Down only to his briefs he carried her two steps to the bed and laid her down on it, settling in beside her. Her hands searched under the fabric of his shorts, his slipping under her sodden panties, green, like her dress, darker in the center due to her female sections, the scent of which was highly arousing to him.
Her mouth at his ear, “Take me, Carl, take me, please,” she huffed, his fingers driving her to a fever pitch. “Oh GOD,” she screamed, coming as two fingers slipped up her wet pussy, his thumb pressed against her clitoris as he slowly finger fucked her. “Please,” she begged, “I need you in me, NOW!”

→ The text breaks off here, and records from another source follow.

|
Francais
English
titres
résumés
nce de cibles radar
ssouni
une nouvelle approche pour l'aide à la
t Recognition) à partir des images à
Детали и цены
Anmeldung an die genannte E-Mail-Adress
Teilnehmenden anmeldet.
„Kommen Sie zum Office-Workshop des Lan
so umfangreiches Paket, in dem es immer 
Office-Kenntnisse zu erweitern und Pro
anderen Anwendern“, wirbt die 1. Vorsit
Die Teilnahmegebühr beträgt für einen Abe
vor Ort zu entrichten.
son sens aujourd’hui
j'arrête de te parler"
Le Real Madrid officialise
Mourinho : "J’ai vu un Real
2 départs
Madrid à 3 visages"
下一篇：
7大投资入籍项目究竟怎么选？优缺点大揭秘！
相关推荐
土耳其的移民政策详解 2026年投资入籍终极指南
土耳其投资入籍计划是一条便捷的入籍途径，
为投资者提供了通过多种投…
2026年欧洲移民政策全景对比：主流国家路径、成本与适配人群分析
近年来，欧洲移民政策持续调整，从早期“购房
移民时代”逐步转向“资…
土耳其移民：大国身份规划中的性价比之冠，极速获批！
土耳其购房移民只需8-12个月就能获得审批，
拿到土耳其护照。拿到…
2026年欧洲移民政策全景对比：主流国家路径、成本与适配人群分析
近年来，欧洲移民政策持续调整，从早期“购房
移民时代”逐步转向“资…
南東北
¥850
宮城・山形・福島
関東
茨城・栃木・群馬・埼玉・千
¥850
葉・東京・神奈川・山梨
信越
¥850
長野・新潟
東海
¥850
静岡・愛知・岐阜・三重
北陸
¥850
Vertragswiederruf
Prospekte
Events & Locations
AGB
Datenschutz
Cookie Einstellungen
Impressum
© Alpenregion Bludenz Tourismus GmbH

Soft tears ran down her cheek as she felt the head of his cock tease her gates. Slowly, ever slowly, Alan entered her, her pussy walls spasming gently as he fed her length to her hungry opening. “Yessssss,” she hissed as he seated himself fully within her, pausing for a short second before withdrawing slightly before probing deeply again. Alan kept his pace deliberate for a long time, it felt to her, but in fact was just a couple of minutes. She felt her orgasm rising, but knew she would not be able to peak if he didn’t up his pace. “Harder,” she groaned, “Faster, please, faster.” She bucked her hip at him, her ass rising from the surface of the bed as he increased the speed of his fucking. “Yes,” she chanted, “Yes, yes Yes, YES!” Suddenly she screamed, the force of her orgasm startling. The walls of her pussy clenched his dick, and her body seized, every muscle stiff. As he came inside her she moaned again, small tremors ripping through her essence.

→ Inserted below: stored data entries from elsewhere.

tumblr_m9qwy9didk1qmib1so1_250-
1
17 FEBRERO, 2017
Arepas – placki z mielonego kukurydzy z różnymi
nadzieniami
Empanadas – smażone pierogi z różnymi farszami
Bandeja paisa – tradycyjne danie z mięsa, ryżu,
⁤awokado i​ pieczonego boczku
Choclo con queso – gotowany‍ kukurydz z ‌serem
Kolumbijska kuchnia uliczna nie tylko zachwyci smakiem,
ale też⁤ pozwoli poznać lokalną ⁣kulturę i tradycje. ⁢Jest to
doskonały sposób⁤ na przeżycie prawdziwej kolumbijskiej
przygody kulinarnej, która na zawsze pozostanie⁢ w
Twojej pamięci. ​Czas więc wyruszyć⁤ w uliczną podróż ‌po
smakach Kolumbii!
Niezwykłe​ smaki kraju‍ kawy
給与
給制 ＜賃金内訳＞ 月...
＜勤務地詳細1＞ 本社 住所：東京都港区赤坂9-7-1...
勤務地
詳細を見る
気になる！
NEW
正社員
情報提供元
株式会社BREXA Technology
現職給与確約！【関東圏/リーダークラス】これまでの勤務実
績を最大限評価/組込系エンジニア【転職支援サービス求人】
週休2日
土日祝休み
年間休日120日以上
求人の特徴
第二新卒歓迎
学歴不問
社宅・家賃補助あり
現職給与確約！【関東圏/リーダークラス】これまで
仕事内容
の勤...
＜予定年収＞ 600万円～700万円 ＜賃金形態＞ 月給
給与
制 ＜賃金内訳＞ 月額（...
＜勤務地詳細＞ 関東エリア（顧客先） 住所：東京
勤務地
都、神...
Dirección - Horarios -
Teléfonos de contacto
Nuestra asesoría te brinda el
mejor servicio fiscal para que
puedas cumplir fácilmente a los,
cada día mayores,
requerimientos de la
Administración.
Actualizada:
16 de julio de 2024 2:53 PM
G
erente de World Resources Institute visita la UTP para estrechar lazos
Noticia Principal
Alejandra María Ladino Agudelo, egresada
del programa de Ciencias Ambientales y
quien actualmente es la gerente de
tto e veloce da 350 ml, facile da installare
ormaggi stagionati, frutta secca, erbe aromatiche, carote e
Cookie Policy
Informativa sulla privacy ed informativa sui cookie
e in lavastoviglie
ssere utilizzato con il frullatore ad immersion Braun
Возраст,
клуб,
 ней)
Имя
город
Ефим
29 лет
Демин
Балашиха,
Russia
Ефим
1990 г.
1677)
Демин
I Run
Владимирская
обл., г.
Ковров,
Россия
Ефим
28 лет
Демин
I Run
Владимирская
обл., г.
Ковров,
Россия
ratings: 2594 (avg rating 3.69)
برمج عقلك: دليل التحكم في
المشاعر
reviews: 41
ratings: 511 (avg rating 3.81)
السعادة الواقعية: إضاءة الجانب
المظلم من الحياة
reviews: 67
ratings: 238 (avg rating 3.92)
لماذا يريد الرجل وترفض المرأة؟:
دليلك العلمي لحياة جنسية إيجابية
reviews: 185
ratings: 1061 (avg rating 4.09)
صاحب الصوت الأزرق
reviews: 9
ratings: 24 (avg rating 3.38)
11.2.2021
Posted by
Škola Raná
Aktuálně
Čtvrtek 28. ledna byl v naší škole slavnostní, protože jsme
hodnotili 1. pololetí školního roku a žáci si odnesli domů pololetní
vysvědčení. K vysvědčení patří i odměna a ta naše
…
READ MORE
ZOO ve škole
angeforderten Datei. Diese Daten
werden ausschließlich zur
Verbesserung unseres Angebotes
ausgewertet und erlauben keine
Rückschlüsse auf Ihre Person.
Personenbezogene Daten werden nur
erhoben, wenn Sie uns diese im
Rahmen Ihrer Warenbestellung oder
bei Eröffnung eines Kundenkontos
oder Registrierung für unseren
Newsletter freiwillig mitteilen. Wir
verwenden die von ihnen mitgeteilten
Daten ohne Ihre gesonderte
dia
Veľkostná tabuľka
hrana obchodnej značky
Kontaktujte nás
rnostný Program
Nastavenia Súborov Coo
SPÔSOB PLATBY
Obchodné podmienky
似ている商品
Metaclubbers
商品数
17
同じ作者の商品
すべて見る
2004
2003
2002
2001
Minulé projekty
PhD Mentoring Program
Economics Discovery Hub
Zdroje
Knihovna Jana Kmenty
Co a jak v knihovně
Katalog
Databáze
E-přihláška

As she lay panting and gasping for air after he removed himself from her and got next to her on the bed, holding her, she could feel the sweat drip off of her, her own heartbeat, and his as well. Nothing else existed for her at that moment. She slept.
Alan awoke to a most pleasing sensation. Opening his eyes slowly he was greeted by the sight of Anne-Marie, or at least the top of her head. She continued to bob her mouth up and down his cock, unaware as yet that her attentions had roused him (in more ways than one) from his slumber.
“Morning,” he said, half groaning at the pleasure she was giving him.
She released him with a pop, and grinned up at him. “Good morning,” she replied with a giggle, then recaptured him between her lips. She hummed as she sucked him, and he found himself aping her, humming along. Alan came quickly. He could have held out indefinitely, but the pleasure was intense, and he didn’t want to overdo it.
An hour later, at the breakfast buffet Alan broached the subject of Anne-Marie working for Jack.
“I have a client who is looking for someone with your qualifications. He’s from England, and he’s moving to New York within the month,” he explained, going on to tell her that the man was semi-retired, a former import-export executive who would be doing some work here and there. The job would be to insure his personal security and manage his affairs.
She was hesitant; she liked her job, but Alan painted a very glamorous picture, and she agreed to consider it. Jack would be arriving in a couple of weeks, and “Carl” told her he would call to arrange an interview.